Burning fresh or otherwise damp wood is not energy-efficient, so it's also hard on the wallet. In addition, burning dump wood produces significantly more emissions than burning properly dried wood.
Burning wet wood uses energy to evaporate water, which is directly removed from the heat produced. It is therefore worth paying attention to the drying and storaging of firewood to ensure that heating is as efficient and environmentally friendly as possible.
Dry firewood burns economically and in an environmentally friendly way
Proper drying of firewood ensures its quality and facilitates its transport. In commercial production, drying of firewood is an important part of the production process and careful implementation will speed up the process and thus generate savings. You can read more about this topic in our blog on how to produce cleaner firewood.
The recommended moisture for firewood is 15-20%. With the correct moisture, wood burns cleanly and produces heat energy as efficiently as possible. This also makes the lighting and burning of firewood easy, economical and environmentally friendly. Carefully dried firewood also prevents mould during the storage phase.
The best time to cut your firewood is usually spring
The best time to cut your firewood is usually spring. This way you will have enough time to dry them before the autumn season. To intensify the drying process you can chop the firewood directly into a warehouse with breathable walls or stack them under a canopy.
Air drying in log bags or log cages makes it easier to transfer your firewood during the drying process if necessary. It also makes it easy to transport the firewood to the customer. Wood sacks are a popular solution in many countries and almost all sacks are made of highly breathable material which allows the firewood to dry quick and easy.
In case you want to make dry firewood all year round, you most likely need to use artificial drying. Different artificial drying methods are popular especially among professionals. In artificial drying you speed up the drying process for example with a kiln dryer or with an air dryer with artificial ventilation.
Under no circumstances should you attempt to dry firewood in a confined space, as this slows down the drying process, reduces the quality of the firewood and increases the risk of mould. Air chalk works for drying firewood, but air drying in clap sacks or slotted sacks is usually even more effective. They also make it easier to move and transport firewood when necessary. The right kind of clap sacks are made of highly breathable material and dry firewood quickly and easily.
STORING FIREWOOD PROPERLY
When storing firewood, it is important to make sure that the dried wood stays dry. Therefore, the very first thing to do is to make sure that the wood is stored in a place protected from rain, for example in a shed. Remember to ensure that the wood is not covered too tightly. This will allow moisture to condense and the firewood to mould easily.
The most important rule to remember when storing firewood is that it should always be stored so that the air can move around it. For example, in a good woodshed, air circulates through gaps in the floor, walls and roof. The structure should therefore be designed to protect the firewood from rain, while still providing good ventilation in all directions.

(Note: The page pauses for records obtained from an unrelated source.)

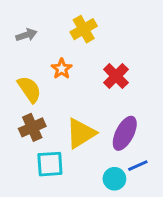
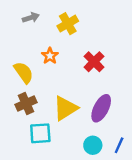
gray arrow: (26, 35) -> (31, 18), moved
blue line: (138, 166) -> (119, 145), moved, turned -42

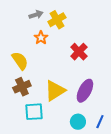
gray arrow: (31, 18) -> (36, 15), moved
orange star: (50, 56) -> (41, 38), moved

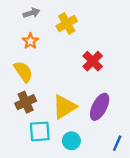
gray arrow: (36, 15) -> (32, 13), moved
orange star: (41, 38) -> (30, 41), moved
cyan circle: (78, 122) -> (71, 141), moved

If you store your wood next to the wall of a building, remember that firewood can be home to a wide range of microbes and may also contain mould or moisture. This can pose a risk to the building and even cause structural damage. Make sure you only store clean and dry wood this way and make sure there is a proper ventilation also to keep the firewood dry.

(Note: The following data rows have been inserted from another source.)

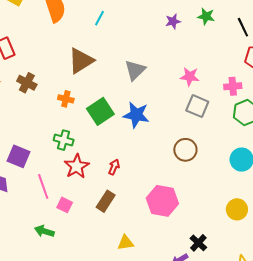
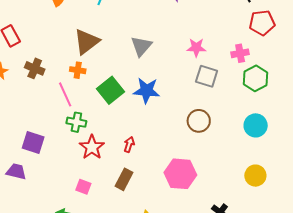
orange cross: (66, 99) -> (78, 70), moved
pink line: (43, 186) -> (65, 94), moved

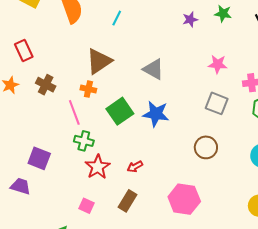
gray triangle: (141, 46) -> (153, 69), turned -45
pink star: (196, 48) -> (218, 64), moved
red arrow: (129, 145) -> (135, 167), turned -140

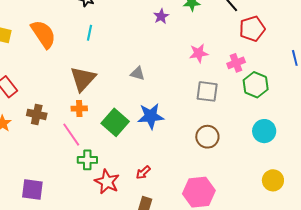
gray triangle: (153, 69) -> (138, 73), size x0.7
purple square: (39, 158) -> (32, 189), moved

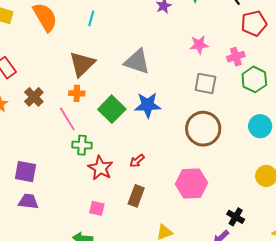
gray triangle: (138, 73) -> (137, 62), size x1.8
brown cross: (37, 114) -> (34, 97), turned 30
brown circle: (207, 137) -> (203, 129), size x1.5

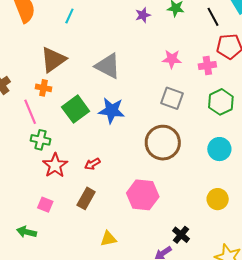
pink cross: (236, 57) -> (207, 65), moved

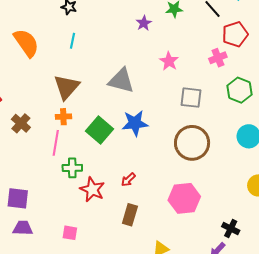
pink star: (172, 59) -> (169, 61), moved, turned -30
pink line: (30, 112) -> (56, 143), turned 45
pink square: (45, 205) -> (70, 233), moved

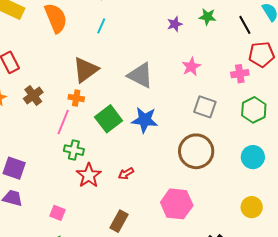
brown rectangle: (130, 215) -> (119, 221), moved

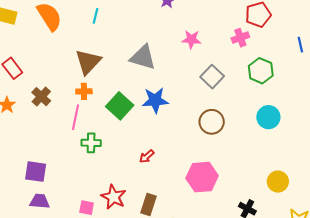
pink star: (191, 67) -> (191, 39), turned -30
gray square: (205, 107) -> (212, 77), turned 35
brown circle: (196, 151) -> (212, 122), size x0.7
red star: (89, 175) -> (114, 197), moved
yellow circle: (252, 207) -> (278, 182), moved

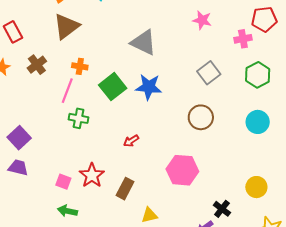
pink star: (191, 39) -> (202, 20), moved
brown triangle: (88, 62) -> (66, 26), moved
purple square: (36, 172) -> (19, 138), turned 30

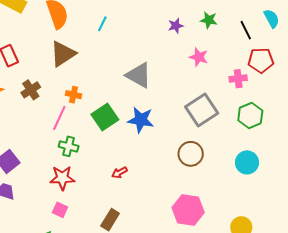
gray square: (209, 73) -> (202, 110), size x1.4
pink hexagon: (182, 170) -> (188, 210), moved
red star: (92, 175) -> (62, 178), moved, turned 30
pink square: (63, 182) -> (60, 210), moved

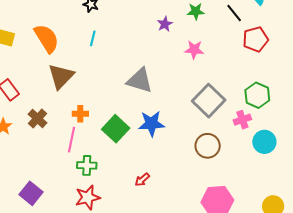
pink cross: (238, 79) -> (242, 120), moved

Remember to be alert for fire hazards
Piling firewood next to the wall of a building is also a fire risk. In the event of a fire, wood piled next to a building will intensify the fire, accelerate its spread and make firefighting work more difficult. It is therefore advisable to store firewood safely away from occupied buildings.
The best place to store firewood is in an airy chalkboard, where it can dry out and stay dry after drying. However, fire safety and related regulations must also be taken into account when storing firewood outside. The firewood store should not be located too close to other buildings.

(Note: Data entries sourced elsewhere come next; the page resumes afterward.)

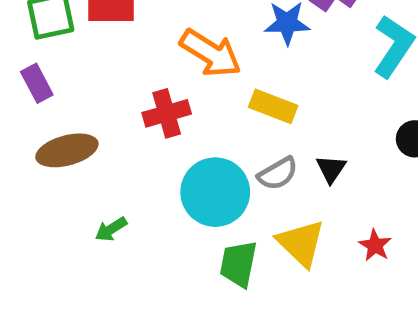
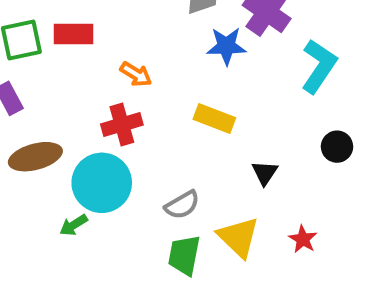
orange arrow: (211, 53) -> (136, 74), moved, size x0.6
gray semicircle: (278, 174) -> (182, 205), moved
cyan circle: (215, 192) -> (102, 183), moved

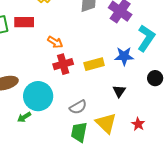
blue star: (226, 46) -> (124, 56), moved
yellow rectangle: (214, 118) -> (94, 64), turned -36
red cross: (122, 125) -> (63, 64), moved

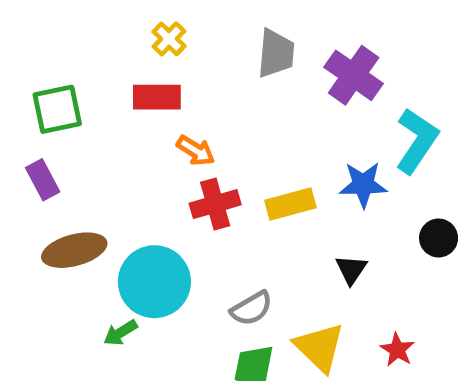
red rectangle: (24, 22) -> (157, 97), moved

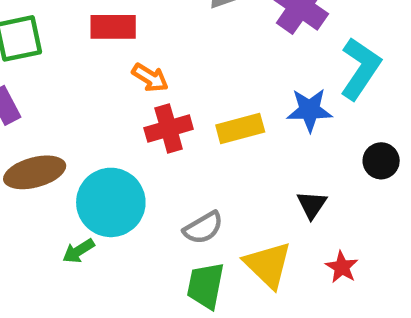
black triangle: (351, 270) -> (312, 205), moved

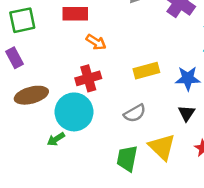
blue star: (309, 110) -> (188, 78), moved
red cross: (169, 129) -> (88, 78), moved
gray semicircle: (203, 228) -> (135, 113), moved

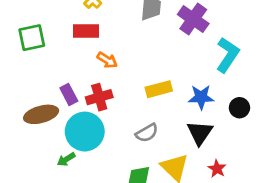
purple rectangle: (15, 58) -> (69, 95), moved
black triangle: (186, 113) -> (200, 133), size x1.5

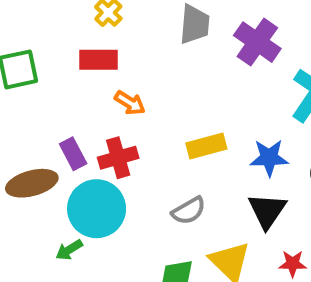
red star: (217, 169) -> (293, 264), turned -30

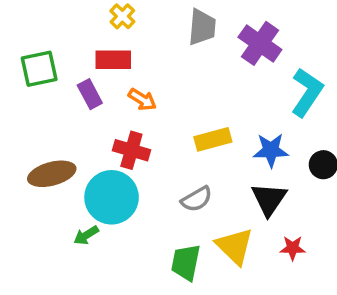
purple rectangle: (73, 154) -> (90, 94), moved
red cross: (118, 158) -> (131, 150), turned 32

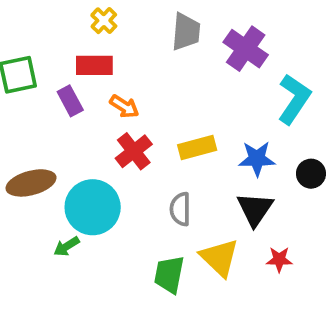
red cross: (131, 150) -> (134, 151), moved, turned 36
gray semicircle: (197, 199) -> (180, 209), turned 120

It is best not to keep more than a small amount of wood indoors, so it is best to bring wood inside 1-2 days before burning it. This gives the outer surface of the wood time to dry inside, but minimises other risks.
Tips for storing firewood correctly
- Do not store firewood on the wall of a residential building, as it is a fire hazard and can also cause structural damage to the building.
- Store firewood indoors only in small quantities at a time. A good rule of thumb is to bring only the amount of firewood you will need to burn within a few days.
- Do not store firewood on the ground without platform.
- Do not cover firewood too tightly to prevent moisture condensation and mould.